#### Task statement:
Repeat each entry as written and leave the images out of the copy.

================================

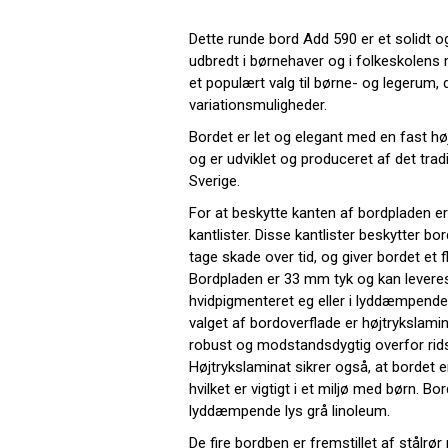
Dette runde bord Add 590 er et solidt 
udbredt i børnehaver og i folkeskolens 
et populært valg til børne- og legerum
variationsmuligheder.
Bordet er let og elegant med en fast h
og er udviklet og produceret af det trad
Sverige.
For at beskytte kanten af bordpladen er 
kantlister. Disse kantlister beskytter bo
tage skade over tid, og giver bordet et 
Bordpladen er 33 mm tyk og kan leveres
hvidpigmenteret eg eller i lyddæmpende
valget af bordoverflade er højtrykslamin
robust og modstandsdygtig overfor ridser
Højtrykslaminat sikrer også, at bordet e
hvilket er vigtigt i et miljø med børn. B
lyddæmpende lys grå linoleum.
De fire bordben er fremstillet af stålr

================================

#### Solved exercise:
Dette runde bord Add 590 er et solidt 
udbredt i børnehaver og i folkeskolens 
et populært valg til børne- og legerum
variationsmuligheder.
Bordet er let og elegant med en fast h
og er udviklet og produceret af det trad
Sverige.
For at beskytte kanten af bordpladen er 
kantlister. Disse kantlister beskytter bo
tage skade over tid, og giver bordet et 
Bordpladen er 33 mm tyk og kan leveres
hvidpigmenteret eg eller i lyddæmpende
valget af bordoverflade er højtrykslamin
robust og modstandsdygtig overfor ridser
Højtrykslaminat sikrer også, at bordet e
hvilket er vigtigt i et miljø med børn. B
lyddæmpende lys grå linoleum.
De fire bordben er fremstillet af stålr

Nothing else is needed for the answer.